Arriving at the Wander-No-More house, Jim pushed the bell and Sarge's scowling face appeared, quickly turning into a smile. "Record time, I'm impressed," he said, adding, "if that keeps up you'll have my job." A big arm draped across Jim's shoulders as Sarge gave him some advice and it proved to be incredibly valuable. "She's mean, nasty, and don't take crap from no one, not even me," warned Sarge. "If I wasn't still authorised to carry a revolver I'd be scared to death of her," he added with a smile. Jim could feel himself hyperventilating from the nerves and Sarge sensed it too. He grabbed Jim by the shoulders and turned him to look eye-to-eye, "But she's also the most loyal friend you will ever have. Be yourself."

The door opened, Jim remembered it as if it was yesterday, and inside sat a tiny white haired woman who looked like a grandmother. Jim did a double take as Sarge introduced her as Granny Maude, striking him momentarily speechless and blinking hard to clear his focus. Granny broke the silence, "Does he speak English? He's a citizen ain't he? Don't be bringing me any illegal workers, I run a tight ship here!" The little old woman began wagging a finger at Sarge who surprisingly backed up under her tirade. Jim came to the rescue as he got over his initial shock and politely as he could said, "Yes ma'am. I speak English."

She stopped in mid rant, staring at him over the rims of her glasses and shot a look back toward Sarge. "He's polite, respectful, and quiet. Find him something to do around here." Sarge replied in the affirmative and turned to walk away.

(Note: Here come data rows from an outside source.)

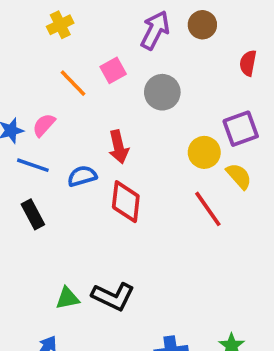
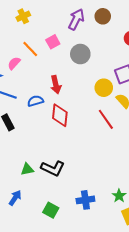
pink semicircle: (44, 125) -> (14, 63), moved

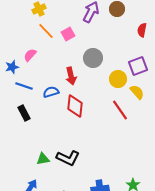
orange line: (30, 49) -> (46, 31), moved
gray circle: (80, 54) -> (93, 58), moved

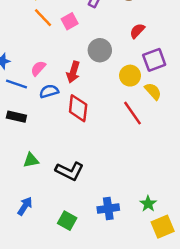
red semicircle: (142, 30) -> (137, 31), moved, turned 32
pink semicircle: (30, 55) -> (38, 68), moved
red arrow: (71, 76) -> (73, 72), turned 30
black rectangle: (24, 113) -> (16, 117), turned -49
green triangle: (43, 159) -> (31, 160), moved

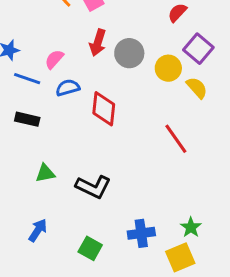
gray circle: (100, 50) -> (129, 53), moved
purple square: (154, 60) -> (198, 49), turned -30
red arrow: (73, 72) -> (98, 43), moved
red line: (132, 113) -> (176, 139), moved
yellow square: (163, 227) -> (180, 257), moved

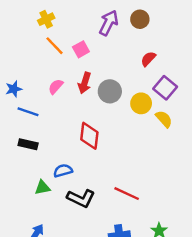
pink semicircle: (54, 59) -> (56, 87), moved
blue semicircle: (68, 88) -> (63, 171), moved
red line: (176, 139) -> (127, 194), moved, turned -30

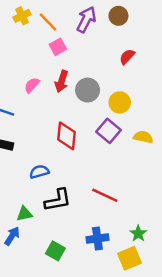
orange line: (55, 46) -> (48, 22), moved
purple square: (165, 88) -> (109, 131), moved
yellow semicircle: (164, 119) -> (143, 137), moved, turned -36
green triangle: (42, 188) -> (24, 214), moved
black L-shape: (81, 198) -> (58, 200), turned -36

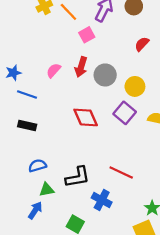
pink square: (58, 47) -> (87, 35), moved
red diamond: (67, 136) -> (86, 117), turned -30
blue semicircle: (39, 172) -> (37, 166), moved
blue cross: (97, 238) -> (102, 200), moved, turned 36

Jim felt a hand on his shoulder pulling him backwards as Sarge whispered in his ear, "You're hired, come on." Shocked, Jim staggered out under the guidance of Sarge, but before he exited the room Granny Maude called out to him, "Hey, don't disappoint me. I like Sarge and it would break my heart if I couldn't trust him anymore." Jim turned back to the old lady and looked her in the eye hoping to say something that would reassure her of her faith in Sarge. Phrases floated by but Jim felt unsure as to what the appropriate thing to say was. He gave in and simply nodded then turned hoping she caught his meaning. Jim knew he had been given a second chance one he had always felt he deserved after the mistakes and many wrong turns he found he had taken in his relatively short life. "I really hope this is for real this time," he thought as the Sarge took him off.

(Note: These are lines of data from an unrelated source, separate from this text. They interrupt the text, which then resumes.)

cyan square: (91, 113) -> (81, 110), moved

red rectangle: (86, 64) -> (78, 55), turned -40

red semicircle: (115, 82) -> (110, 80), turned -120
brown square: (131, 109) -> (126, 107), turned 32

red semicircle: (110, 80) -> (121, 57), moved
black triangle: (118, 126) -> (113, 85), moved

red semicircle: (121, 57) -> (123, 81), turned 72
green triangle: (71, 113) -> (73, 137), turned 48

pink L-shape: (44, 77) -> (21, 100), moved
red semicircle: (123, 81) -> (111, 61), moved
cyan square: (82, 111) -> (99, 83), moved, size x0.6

That was then and here he was now. Yup, five minutes of sheer terror had led Jim to his first legitimate job. Sarge put his name and reputation on the line and Jim never thought a cop would do that for him. The baby gate clicked shut and Jim got back to his feet admiring his handiwork. "Beautiful," said a familiar voice behind him. Turning, he saw Sarge across the room and smiled. "Want to give me hand carrying this old couch up to 342? If you're planning on working here you better start fixing up your room."

Shocked, Jim shook his head wondering if he heard correctly. "Do you speak English?" joked Sarge with a laugh, "Granny wants a man on the premises to handle any problems. I recommended you. Let's get your place fixed up." Jim looked at Sarge he could hardly believe that way that these people were treating him - he felt feelings he had not felt in a long time. But with it came fear he had been hurt by the loss of family one time and with a shock he realised that he would fight dame hard for this surrogate family now. Smiling again Jim looked Sarge in the eye and said with a huge cheeky grin, "So do I need to ask permission to have a house warming party?"